--- Records provided Enclosed Below ---

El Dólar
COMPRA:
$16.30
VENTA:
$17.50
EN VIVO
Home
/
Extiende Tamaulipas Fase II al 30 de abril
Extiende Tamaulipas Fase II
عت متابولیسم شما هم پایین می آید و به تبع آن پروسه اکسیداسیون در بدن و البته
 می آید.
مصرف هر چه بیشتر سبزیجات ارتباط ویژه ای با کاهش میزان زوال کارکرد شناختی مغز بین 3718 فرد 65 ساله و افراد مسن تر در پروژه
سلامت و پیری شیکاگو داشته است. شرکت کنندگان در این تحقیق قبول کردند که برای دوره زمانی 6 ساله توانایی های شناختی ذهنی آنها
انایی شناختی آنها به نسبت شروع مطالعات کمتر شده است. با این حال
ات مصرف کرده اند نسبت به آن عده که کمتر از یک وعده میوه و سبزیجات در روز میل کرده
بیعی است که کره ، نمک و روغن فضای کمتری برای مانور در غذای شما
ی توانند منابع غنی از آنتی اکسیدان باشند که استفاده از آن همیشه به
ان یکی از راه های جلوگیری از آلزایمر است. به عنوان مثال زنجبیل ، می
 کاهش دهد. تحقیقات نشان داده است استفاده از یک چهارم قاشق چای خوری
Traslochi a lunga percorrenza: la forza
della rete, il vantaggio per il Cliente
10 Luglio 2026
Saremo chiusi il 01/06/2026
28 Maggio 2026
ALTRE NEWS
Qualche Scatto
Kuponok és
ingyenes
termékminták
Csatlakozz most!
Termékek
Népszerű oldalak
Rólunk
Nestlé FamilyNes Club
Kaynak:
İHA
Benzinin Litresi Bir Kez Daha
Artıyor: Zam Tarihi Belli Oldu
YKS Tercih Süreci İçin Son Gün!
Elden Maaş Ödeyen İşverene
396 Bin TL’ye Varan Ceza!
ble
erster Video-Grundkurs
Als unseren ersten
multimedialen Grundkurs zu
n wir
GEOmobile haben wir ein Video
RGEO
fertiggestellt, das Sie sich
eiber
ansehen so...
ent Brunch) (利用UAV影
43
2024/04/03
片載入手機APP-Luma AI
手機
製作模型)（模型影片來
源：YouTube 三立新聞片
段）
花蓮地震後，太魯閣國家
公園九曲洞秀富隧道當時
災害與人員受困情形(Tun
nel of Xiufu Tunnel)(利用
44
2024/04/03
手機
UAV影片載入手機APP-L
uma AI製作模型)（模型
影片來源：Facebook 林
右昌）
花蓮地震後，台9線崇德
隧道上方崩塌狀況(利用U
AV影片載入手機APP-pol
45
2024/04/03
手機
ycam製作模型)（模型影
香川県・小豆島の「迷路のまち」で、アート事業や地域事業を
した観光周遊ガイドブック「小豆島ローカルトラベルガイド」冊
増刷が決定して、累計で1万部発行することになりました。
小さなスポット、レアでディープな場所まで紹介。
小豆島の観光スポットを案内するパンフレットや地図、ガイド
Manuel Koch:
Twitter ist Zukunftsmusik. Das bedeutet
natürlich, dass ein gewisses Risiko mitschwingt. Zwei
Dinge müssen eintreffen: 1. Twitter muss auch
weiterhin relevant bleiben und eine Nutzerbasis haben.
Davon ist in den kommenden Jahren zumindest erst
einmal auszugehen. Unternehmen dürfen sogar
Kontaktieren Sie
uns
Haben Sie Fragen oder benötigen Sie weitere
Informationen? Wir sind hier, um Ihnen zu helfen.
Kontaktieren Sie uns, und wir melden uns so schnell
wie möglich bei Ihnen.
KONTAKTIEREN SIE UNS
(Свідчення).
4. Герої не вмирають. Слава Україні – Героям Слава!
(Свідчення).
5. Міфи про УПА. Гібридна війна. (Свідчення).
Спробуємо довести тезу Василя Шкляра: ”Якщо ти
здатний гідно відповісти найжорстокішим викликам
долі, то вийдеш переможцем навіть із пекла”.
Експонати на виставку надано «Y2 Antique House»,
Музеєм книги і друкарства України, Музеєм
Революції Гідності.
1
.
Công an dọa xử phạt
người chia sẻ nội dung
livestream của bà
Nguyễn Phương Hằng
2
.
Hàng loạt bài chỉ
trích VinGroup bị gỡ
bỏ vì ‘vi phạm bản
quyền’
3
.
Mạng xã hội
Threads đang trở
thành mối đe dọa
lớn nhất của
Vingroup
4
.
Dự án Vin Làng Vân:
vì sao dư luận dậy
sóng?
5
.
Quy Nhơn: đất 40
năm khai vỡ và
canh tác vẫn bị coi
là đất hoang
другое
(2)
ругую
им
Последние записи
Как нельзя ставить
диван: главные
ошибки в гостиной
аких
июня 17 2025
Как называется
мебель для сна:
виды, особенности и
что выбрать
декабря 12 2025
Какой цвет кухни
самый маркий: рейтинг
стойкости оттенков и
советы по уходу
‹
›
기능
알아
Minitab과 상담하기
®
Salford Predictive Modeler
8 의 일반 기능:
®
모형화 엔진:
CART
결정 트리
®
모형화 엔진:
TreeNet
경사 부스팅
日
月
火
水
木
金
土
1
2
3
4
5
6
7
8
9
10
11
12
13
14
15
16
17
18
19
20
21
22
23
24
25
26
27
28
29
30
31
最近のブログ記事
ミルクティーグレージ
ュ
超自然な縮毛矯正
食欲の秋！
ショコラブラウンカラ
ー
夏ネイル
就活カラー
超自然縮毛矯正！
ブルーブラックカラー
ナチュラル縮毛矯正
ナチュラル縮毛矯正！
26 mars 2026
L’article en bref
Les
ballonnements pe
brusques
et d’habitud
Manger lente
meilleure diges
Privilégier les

--- End of Enclosed Records provided ---

[Task item]
When you output the entries, keep every line exactly as it appears above.

[Answer to this exercise]
El Dólar
COMPRA:
$16.30
VENTA:
$17.50
EN VIVO
Home
/
Extiende Tamaulipas Fase II al 30 de abril
Extiende Tamaulipas Fase II
عت متابولیسم شما هم پایین می آید و به تبع آن پروسه اکسیداسیون در بدن و البته
 می آید.
مصرف هر چه بیشتر سبزیجات ارتباط ویژه ای با کاهش میزان زوال کارکرد شناختی مغز بین 3718 فرد 65 ساله و افراد مسن تر در پروژه
سلامت و پیری شیکاگو داشته است. شرکت کنندگان در این تحقیق قبول کردند که برای دوره زمانی 6 ساله توانایی های شناختی ذهنی آنها
انایی شناختی آنها به نسبت شروع مطالعات کمتر شده است. با این حال
ات مصرف کرده اند نسبت به آن عده که کمتر از یک وعده میوه و سبزیجات در روز میل کرده
بیعی است که کره ، نمک و روغن فضای کمتری برای مانور در غذای شما
ی توانند منابع غنی از آنتی اکسیدان باشند که استفاده از آن همیشه به
ان یکی از راه های جلوگیری از آلزایمر است. به عنوان مثال زنجبیل ، می
 کاهش دهد. تحقیقات نشان داده است استفاده از یک چهارم قاشق چای خوری
Traslochi a lunga percorrenza: la forza
della rete, il vantaggio per il Cliente
10 Luglio 2026
Saremo chiusi il 01/06/2026
28 Maggio 2026
ALTRE NEWS
Qualche Scatto
Kuponok és
ingyenes
termékminták
Csatlakozz most!
Termékek
Népszerű oldalak
Rólunk
Nestlé FamilyNes Club
Kaynak:
İHA
Benzinin Litresi Bir Kez Daha
Artıyor: Zam Tarihi Belli Oldu
YKS Tercih Süreci İçin Son Gün!
Elden Maaş Ödeyen İşverene
396 Bin TL’ye Varan Ceza!
ble
erster Video-Grundkurs
Als unseren ersten
multimedialen Grundkurs zu
n wir
GEOmobile haben wir ein Video
RGEO
fertiggestellt, das Sie sich
eiber
ansehen so...
ent Brunch) (利用UAV影
43
2024/04/03
片載入手機APP-Luma AI
手機
製作模型)（模型影片來
源：YouTube 三立新聞片
段）
花蓮地震後，太魯閣國家
公園九曲洞秀富隧道當時
災害與人員受困情形(Tun
nel of Xiufu Tunnel)(利用
44
2024/04/03
手機
UAV影片載入手機APP-L
uma AI製作模型)（模型
影片來源：Facebook 林
右昌）
花蓮地震後，台9線崇德
隧道上方崩塌狀況(利用U
AV影片載入手機APP-pol
45
2024/04/03
手機
ycam製作模型)（模型影
香川県・小豆島の「迷路のまち」で、アート事業や地域事業を
した観光周遊ガイドブック「小豆島ローカルトラベルガイド」冊
増刷が決定して、累計で1万部発行することになりました。
小さなスポット、レアでディープな場所まで紹介。
小豆島の観光スポットを案内するパンフレットや地図、ガイド
Manuel Koch:
Twitter ist Zukunftsmusik. Das bedeutet
natürlich, dass ein gewisses Risiko mitschwingt. Zwei
Dinge müssen eintreffen: 1. Twitter muss auch
weiterhin relevant bleiben und eine Nutzerbasis haben.
Davon ist in den kommenden Jahren zumindest erst
einmal auszugehen. Unternehmen dürfen sogar
Kontaktieren Sie
uns
Haben Sie Fragen oder benötigen Sie weitere
Informationen? Wir sind hier, um Ihnen zu helfen.
Kontaktieren Sie uns, und wir melden uns so schnell
wie möglich bei Ihnen.
KONTAKTIEREN SIE UNS
(Свідчення).
4. Герої не вмирають. Слава Україні – Героям Слава!
(Свідчення).
5. Міфи про УПА. Гібридна війна. (Свідчення).
Спробуємо довести тезу Василя Шкляра: ”Якщо ти
здатний гідно відповісти найжорстокішим викликам
долі, то вийдеш переможцем навіть із пекла”.
Експонати на виставку надано «Y2 Antique House»,
Музеєм книги і друкарства України, Музеєм
Революції Гідності.
1
.
Công an dọa xử phạt
người chia sẻ nội dung
livestream của bà
Nguyễn Phương Hằng
2
.
Hàng loạt bài chỉ
trích VinGroup bị gỡ
bỏ vì ‘vi phạm bản
quyền’
3
.
Mạng xã hội
Threads đang trở
thành mối đe dọa
lớn nhất của
Vingroup
4
.
Dự án Vin Làng Vân:
vì sao dư luận dậy
sóng?
5
.
Quy Nhơn: đất 40
năm khai vỡ và
canh tác vẫn bị coi
là đất hoang
другое
(2)
ругую
им
Последние записи
Как нельзя ставить
диван: главные
ошибки в гостиной
аких
июня 17 2025
Как называется
мебель для сна:
виды, особенности и
что выбрать
декабря 12 2025
Какой цвет кухни
самый маркий: рейтинг
стойкости оттенков и
советы по уходу
‹
›
기능
알아
Minitab과 상담하기
®
Salford Predictive Modeler
8 의 일반 기능:
®
모형화 엔진:
CART
결정 트리
®
모형화 엔진:
TreeNet
경사 부스팅
日
月
火
水
木
金
土
1
2
3
4
5
6
7
8
9
10
11
12
13
14
15
16
17
18
19
20
21
22
23
24
25
26
27
28
29
30
31
最近のブログ記事
ミルクティーグレージ
ュ
超自然な縮毛矯正
食欲の秋！
ショコラブラウンカラ
ー
夏ネイル
就活カラー
超自然縮毛矯正！
ブルーブラックカラー
ナチュラル縮毛矯正
ナチュラル縮毛矯正！
26 mars 2026
L’article en bref
Les
ballonnements pe
brusques
et d’habitud
Manger lente
meilleure diges
Privilégier les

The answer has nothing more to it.